Dataset entries
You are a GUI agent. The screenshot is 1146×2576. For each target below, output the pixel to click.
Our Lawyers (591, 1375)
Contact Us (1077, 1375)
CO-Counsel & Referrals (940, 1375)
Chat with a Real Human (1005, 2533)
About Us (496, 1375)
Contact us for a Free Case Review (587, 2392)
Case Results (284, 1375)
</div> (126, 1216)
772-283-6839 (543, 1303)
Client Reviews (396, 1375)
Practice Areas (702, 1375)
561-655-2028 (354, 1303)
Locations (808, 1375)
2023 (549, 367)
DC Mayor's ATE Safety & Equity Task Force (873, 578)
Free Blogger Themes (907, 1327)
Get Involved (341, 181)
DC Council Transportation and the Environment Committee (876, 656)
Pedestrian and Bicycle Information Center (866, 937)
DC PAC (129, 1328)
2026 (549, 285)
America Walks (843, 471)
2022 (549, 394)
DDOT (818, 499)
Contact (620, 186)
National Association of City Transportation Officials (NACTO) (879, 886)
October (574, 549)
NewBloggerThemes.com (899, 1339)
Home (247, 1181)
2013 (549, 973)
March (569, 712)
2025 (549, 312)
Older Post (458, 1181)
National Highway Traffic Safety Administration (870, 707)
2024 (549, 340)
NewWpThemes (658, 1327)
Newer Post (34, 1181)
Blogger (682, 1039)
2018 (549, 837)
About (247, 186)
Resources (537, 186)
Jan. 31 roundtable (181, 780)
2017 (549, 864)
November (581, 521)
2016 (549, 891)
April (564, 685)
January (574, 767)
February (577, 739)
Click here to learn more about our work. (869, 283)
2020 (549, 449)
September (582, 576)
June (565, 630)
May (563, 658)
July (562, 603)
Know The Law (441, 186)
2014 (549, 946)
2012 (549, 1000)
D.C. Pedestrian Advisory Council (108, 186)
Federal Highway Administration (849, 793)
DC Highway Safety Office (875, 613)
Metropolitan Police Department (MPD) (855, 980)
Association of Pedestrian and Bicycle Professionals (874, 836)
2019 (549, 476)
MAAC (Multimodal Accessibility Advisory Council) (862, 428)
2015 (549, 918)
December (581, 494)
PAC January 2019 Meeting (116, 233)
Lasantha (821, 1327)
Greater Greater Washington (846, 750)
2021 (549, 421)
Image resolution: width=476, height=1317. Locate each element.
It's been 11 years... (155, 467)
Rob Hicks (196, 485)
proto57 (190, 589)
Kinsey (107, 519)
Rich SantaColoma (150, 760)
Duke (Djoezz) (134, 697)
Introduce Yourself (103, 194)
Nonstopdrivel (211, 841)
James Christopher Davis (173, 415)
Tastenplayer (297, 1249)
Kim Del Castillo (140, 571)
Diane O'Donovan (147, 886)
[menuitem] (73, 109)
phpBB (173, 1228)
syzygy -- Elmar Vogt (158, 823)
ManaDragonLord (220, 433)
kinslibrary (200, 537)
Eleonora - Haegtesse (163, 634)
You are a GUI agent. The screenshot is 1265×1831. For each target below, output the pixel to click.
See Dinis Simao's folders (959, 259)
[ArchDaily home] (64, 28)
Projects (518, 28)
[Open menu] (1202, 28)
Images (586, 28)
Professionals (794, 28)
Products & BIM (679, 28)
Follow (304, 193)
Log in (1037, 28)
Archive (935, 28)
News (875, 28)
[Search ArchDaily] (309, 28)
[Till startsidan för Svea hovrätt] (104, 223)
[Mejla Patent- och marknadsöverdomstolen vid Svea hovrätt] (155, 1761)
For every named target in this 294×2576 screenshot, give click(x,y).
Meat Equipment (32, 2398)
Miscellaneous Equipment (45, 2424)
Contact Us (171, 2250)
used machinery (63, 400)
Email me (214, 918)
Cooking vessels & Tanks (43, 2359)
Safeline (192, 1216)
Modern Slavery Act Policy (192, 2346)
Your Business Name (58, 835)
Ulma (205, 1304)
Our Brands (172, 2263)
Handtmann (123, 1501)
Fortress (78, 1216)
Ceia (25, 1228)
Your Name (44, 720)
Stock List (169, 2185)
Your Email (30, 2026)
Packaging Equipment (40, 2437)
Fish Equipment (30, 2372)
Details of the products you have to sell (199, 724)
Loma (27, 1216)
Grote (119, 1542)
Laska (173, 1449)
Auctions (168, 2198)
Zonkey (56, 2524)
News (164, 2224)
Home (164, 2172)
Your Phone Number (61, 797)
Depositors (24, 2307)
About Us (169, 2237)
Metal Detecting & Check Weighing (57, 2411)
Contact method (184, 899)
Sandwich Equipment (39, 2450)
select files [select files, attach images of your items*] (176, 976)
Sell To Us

Exercise = When copying the data above, keep every line exactly as written.

Solution to this task =
You are a GUI agent. The screenshot is 1146×2576. For each target below, output the pixel to click.
Our Lawyers (591, 1375)
Contact Us (1077, 1375)
CO-Counsel & Referrals (940, 1375)
Chat with a Real Human (1005, 2533)
About Us (496, 1375)
Contact us for a Free Case Review (587, 2392)
Case Results (284, 1375)
</div> (126, 1216)
772-283-6839 (543, 1303)
Client Reviews (396, 1375)
Practice Areas (702, 1375)
561-655-2028 (354, 1303)
Locations (808, 1375)
2023 (549, 367)
DC Mayor's ATE Safety & Equity Task Force (873, 578)
Free Blogger Themes (907, 1327)
Get Involved (341, 181)
DC Council Transportation and the Environment Committee (876, 656)
Pedestrian and Bicycle Information Center (866, 937)
DC PAC (129, 1328)
2026 (549, 285)
America Walks (843, 471)
2022 (549, 394)
DDOT (818, 499)
Contact (620, 186)
National Association of City Transportation Officials (NACTO) (879, 886)
October (574, 549)
NewBloggerThemes.com (899, 1339)
Home (247, 1181)
2013 (549, 973)
March (569, 712)
2025 (549, 312)
Older Post (458, 1181)
National Highway Traffic Safety Administration (870, 707)
2024 (549, 340)
NewWpThemes (658, 1327)
Newer Post (34, 1181)
Blogger (682, 1039)
2018 (549, 837)
About (247, 186)
Resources (537, 186)
Jan. 31 roundtable (181, 780)
2017 (549, 864)
November (581, 521)
2016 (549, 891)
April (564, 685)
January (574, 767)
February (577, 739)
Click here to learn more about our work. (869, 283)
2020 (549, 449)
September (582, 576)
June (565, 630)
May (563, 658)
July (562, 603)
Know The Law (441, 186)
2014 (549, 946)
2012 (549, 1000)
D.C. Pedestrian Advisory Council (108, 186)
Federal Highway Administration (849, 793)
DC Highway Safety Office (875, 613)
Metropolitan Police Department (MPD) (855, 980)
Association of Pedestrian and Bicycle Professionals (874, 836)
2019 (549, 476)
MAAC (Multimodal Accessibility Advisory Council) (862, 428)
2015 (549, 918)
December (581, 494)
PAC January 2019 Meeting (116, 233)
Lasantha (821, 1327)
Greater Greater Washington (846, 750)
2021 (549, 421)
Image resolution: width=476, height=1317. Locate each element.
It's been 11 years... (155, 467)
Rob Hicks (196, 485)
proto57 (190, 589)
Kinsey (107, 519)
Rich SantaColoma (150, 760)
Duke (Djoezz) (134, 697)
Introduce Yourself (103, 194)
Nonstopdrivel (211, 841)
James Christopher Davis (173, 415)
Tastenplayer (297, 1249)
Kim Del Castillo (140, 571)
Diane O'Donovan (147, 886)
[menuitem] (73, 109)
phpBB (173, 1228)
syzygy -- Elmar Vogt (158, 823)
ManaDragonLord (220, 433)
kinslibrary (200, 537)
Eleonora - Haegtesse (163, 634)
You are a GUI agent. The screenshot is 1265×1831. For each target below, output the pixel to click.
See Dinis Simao's folders (959, 259)
[ArchDaily home] (64, 28)
Projects (518, 28)
[Open menu] (1202, 28)
Images (586, 28)
Professionals (794, 28)
Products & BIM (679, 28)
Follow (304, 193)
Log in (1037, 28)
Archive (935, 28)
News (875, 28)
[Search ArchDaily] (309, 28)
[Till startsidan för Svea hovrätt] (104, 223)
[Mejla Patent- och marknadsöverdomstolen vid Svea hovrätt] (155, 1761)
For every named target in this 294×2576 screenshot, give click(x,y).
Meat Equipment (32, 2398)
Miscellaneous Equipment (45, 2424)
Contact Us (171, 2250)
used machinery (63, 400)
Email me (214, 918)
Cooking vessels & Tanks (43, 2359)
Safeline (192, 1216)
Modern Slavery Act Policy (192, 2346)
Your Business Name (58, 835)
Ulma (205, 1304)
Our Brands (172, 2263)
Handtmann (123, 1501)
Fortress (78, 1216)
Ceia (25, 1228)
Your Name (44, 720)
Stock List (169, 2185)
Your Email (30, 2026)
Packaging Equipment (40, 2437)
Fish Equipment (30, 2372)
Details of the products you have to sell (199, 724)
Loma (27, 1216)
Grote (119, 1542)
Laska (173, 1449)
Auctions (168, 2198)
Zonkey (56, 2524)
News (164, 2224)
Home (164, 2172)
Your Phone Number (61, 797)
Depositors (24, 2307)
About Us (169, 2237)
Metal Detecting & Check Weighing (57, 2411)
Contact method (184, 899)
Sandwich Equipment (39, 2450)
select files [select files, attach images of your items*] (176, 976)
Sell To Us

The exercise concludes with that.